Work to complete :: Only lines with the string "bounding" are wanted. Pull them out of the data.

Supplied entries ::
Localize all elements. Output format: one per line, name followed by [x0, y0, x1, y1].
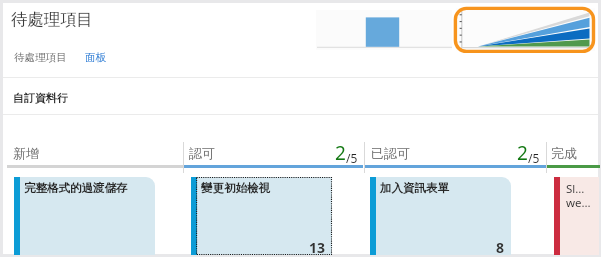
button[interactable]: 完整格式的過渡儲存	[14, 177, 155, 255]
staticText: 新增	[13, 145, 39, 161]
staticText: Sl… we…	[566, 181, 591, 211]
staticText: 認可	[189, 145, 215, 161]
staticText: 待處理項目	[11, 9, 93, 30]
staticText: 已認可	[371, 145, 410, 161]
staticText: 變更初始檢視	[201, 181, 270, 195]
button[interactable]: Sl… we…	[554, 177, 599, 255]
button[interactable]: Bar chart	[316, 12, 455, 53]
staticText: 加入資訊表單	[380, 181, 449, 195]
staticText: /5	[346, 150, 358, 166]
staticText: 自訂資料行	[13, 91, 68, 105]
staticText: 面板	[85, 51, 107, 64]
button[interactable]: 自訂資料行	[13, 91, 68, 105]
button[interactable]: 變更初始檢視	[191, 177, 332, 255]
button[interactable]	[364, 130, 546, 168]
button[interactable]: 加入資訊表單	[370, 177, 511, 255]
button[interactable]: Trend chart	[455, 7, 601, 59]
button[interactable]: 面板	[85, 51, 107, 64]
button[interactable]	[183, 130, 364, 168]
button[interactable]	[3, 130, 183, 168]
button[interactable]: 待處理項目	[14, 51, 67, 64]
staticText: 2	[335, 140, 346, 166]
staticText: 2	[517, 140, 528, 166]
staticText: 待處理項目	[14, 51, 67, 64]
staticText: 13	[309, 238, 326, 257]
staticText: /5	[528, 150, 540, 166]
button[interactable]	[546, 130, 598, 168]
staticText: 完成	[551, 145, 577, 161]
staticText: 完整格式的過渡儲存	[24, 181, 128, 195]
staticText: 8	[496, 238, 505, 257]
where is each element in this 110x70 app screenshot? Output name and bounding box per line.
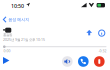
button[interactable]: Share	[85, 28, 94, 37]
staticText: -0:32	[98, 49, 106, 53]
staticText: 2025년 9월 21일 오후 10:15	[3, 37, 45, 42]
button[interactable]: Play	[1, 55, 11, 66]
button[interactable]: 음성 메시지	[0, 15, 48, 24]
button[interactable]: Speaker	[62, 56, 73, 67]
staticText: 음성 메시지	[8, 17, 29, 22]
staticText: 10:50	[11, 2, 24, 10]
button[interactable]: End call	[94, 56, 105, 67]
staticText: 0:00	[3, 49, 10, 53]
button[interactable]: Info	[97, 28, 106, 38]
button[interactable]: Call	[78, 56, 89, 67]
staticText: 홍길동	[3, 33, 12, 37]
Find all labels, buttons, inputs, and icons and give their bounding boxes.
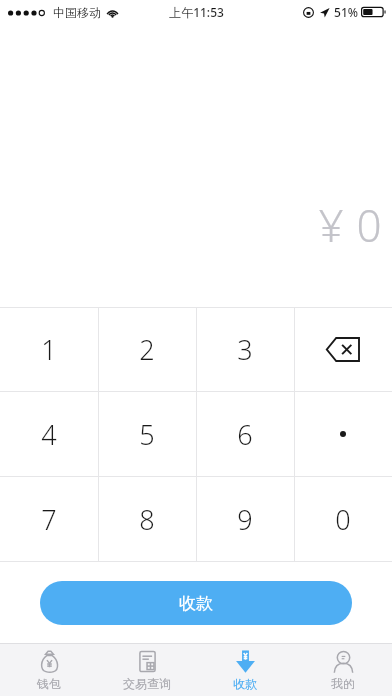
staticText: 交易查询 xyxy=(123,676,171,691)
button[interactable]: 7 xyxy=(0,477,98,561)
staticText: 0 xyxy=(356,195,382,255)
button[interactable]: 3 xyxy=(196,308,294,391)
button[interactable]: 8 xyxy=(98,477,196,561)
staticText: 0 xyxy=(335,501,351,538)
button[interactable]: 收款 xyxy=(196,644,294,696)
button[interactable]: 0 xyxy=(294,477,392,561)
button[interactable]: 我的 xyxy=(294,644,392,696)
staticText: 9 xyxy=(237,501,253,538)
staticText: 钱包 xyxy=(37,676,61,691)
staticText: 8 xyxy=(139,501,155,538)
button[interactable]: 1 xyxy=(0,308,98,391)
staticText: 1 xyxy=(41,331,57,368)
button[interactable]: 交易查询 xyxy=(98,644,196,696)
staticText: 5 xyxy=(139,416,155,453)
staticText: 收款 xyxy=(179,593,213,614)
button[interactable]: 6 xyxy=(196,392,294,476)
staticText: 2 xyxy=(139,331,155,368)
staticText: 我的 xyxy=(331,676,355,691)
staticText: 收款 xyxy=(233,676,257,691)
staticText: 7 xyxy=(41,501,57,538)
button[interactable]: 9 xyxy=(196,477,294,561)
staticText: 上午11:53 xyxy=(169,4,224,20)
staticText: 4 xyxy=(41,416,57,453)
button[interactable]: Backspace xyxy=(294,308,392,391)
button[interactable]: 5 xyxy=(98,392,196,476)
staticText: ¥ xyxy=(318,195,344,255)
staticText: 3 xyxy=(237,331,253,368)
button[interactable]: 2 xyxy=(98,308,196,391)
button[interactable]: 收款 xyxy=(40,581,352,625)
staticText: 51% xyxy=(334,4,358,20)
staticText: 6 xyxy=(237,416,253,453)
button[interactable]: 4 xyxy=(0,392,98,476)
button[interactable] xyxy=(294,392,392,476)
button[interactable]: 钱包 xyxy=(0,644,98,696)
staticText: 中国移动 xyxy=(53,5,101,20)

Response ::
where is each element in this 110x70 app screenshot? Output name and bounding box per line.
Find all labels, buttons, inputs, and icons and give their bounding boxes.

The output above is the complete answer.